The performance anxiety didn’t lessen when he became a career actor. “It continued for about three decades, but I just got better and better at hiding it.” In 2001, he forgot his lines as Claudius in Hamlet, for the Royal Shakespeare Company. “It was the early performance at Stratford-upon-Avon. I was just into my first speech, when Claudius is addressing the people of Denmark, when my dialogue got trapped in space. It got worse and worse. The whole cast were up on the stage, watching me as I utterly lost it.”

He endured that show but the director recognised what had happened. “He realised I wasn’t in command but only appearing I was. He said, ‘You’re not interacting with the audience. When the spotlights come down, you then ignore them.’”

The director kept the audience lighting on so Lamb would have to recognise the audience’s presence. It was a pivotal moment in the actor’s career. “Slowly, it got easier. Because we were doing the show for the bulk of the year, over time the stage fright disappeared, until I was self-assured and actively connecting to the audience.”

Now 78, Lamb no longer has the stamina for theatre but relishes his live shows, presenting his own verse. He says that, as an actor, he kept getting in the way of his persona. “You’re not allowing the freedom – it’s too much you, not enough persona.”

Harmony Rose-Bremner, who was selected in The Years in 2024, concurs. “Self-awareness and self-doubt go opposite everything you’re attempting to do – which is to be uninhibited, release, fully immerse yourself in the role. The challenge is, ‘Can I make space in my thoughts to permit the persona through?’” In The Years, as one of five actors all acting as the same woman in distinct periods of her life, she was excited yet felt overwhelmed. “I’ve been raised doing theatre. It was always my happy place. I didn’t ever think I’d ever feel performance anxiety.”

‘Like your air is being sucked up’ … Harmony Rose-Bremner, right, with the cast of The Years.

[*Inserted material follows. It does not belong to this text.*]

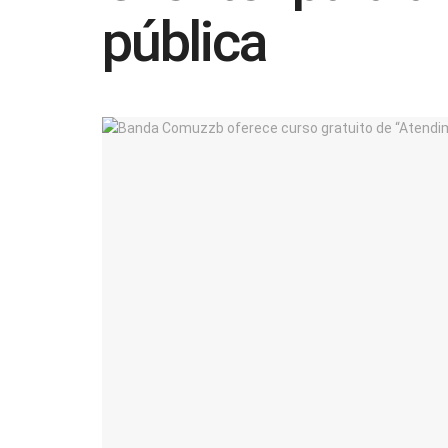
pública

She remembers the night of the initial performance. “I really didn’t know if I could perform,” she says. “It was the first time I’d felt like that.” She succeeded, but felt overcome in the initial opening scene. “We were all motionless, just addressing into the dark. We weren’t facing one other so we didn’t have each other to respond to. There were just the words that I’d listened to so many times, coming towards me. I had the standard indicators that I’d had in small doses before – but never to this extent. The experience of not being able to inhale fully, like your breath is being sucked up with a vacuum in your torso. There is no support to cling to.” It is compounded by the sensation of not wanting to fail other actors down: “I felt the responsibility to all involved. I thought, ‘Can I survive this immense thing?’”

Zachary Hart blames insecurity for triggering his stage fright. A spinal condition prevented his aspirations to be a footballer, and he was working as a machine operator when a companion enrolled to drama school on his behalf and he was accepted. “Appearing in front of people was utterly unfamiliar to me, so at acting school I would be the final one every time we did something. I continued because it was pure distraction – and was superior than manual labor. I was going to give my all to conquer the fear.”

His initial acting job was in Nicholas Hytner’s Julius Caesar at the Bridge theatre. When the cast were told the production would be captured for NT Live, he was “terrified”. Some time later, in the first preview of The Constituent, in which he was cast alongside James Corden and Anna Maxwell-Martin, he spoke his initial line. “I perceived my voice – with its strong Black Country speech – and {looked

William Johnson
William Johnson

A tech enthusiast and writer passionate about exploring the intersection of design and emerging technologies.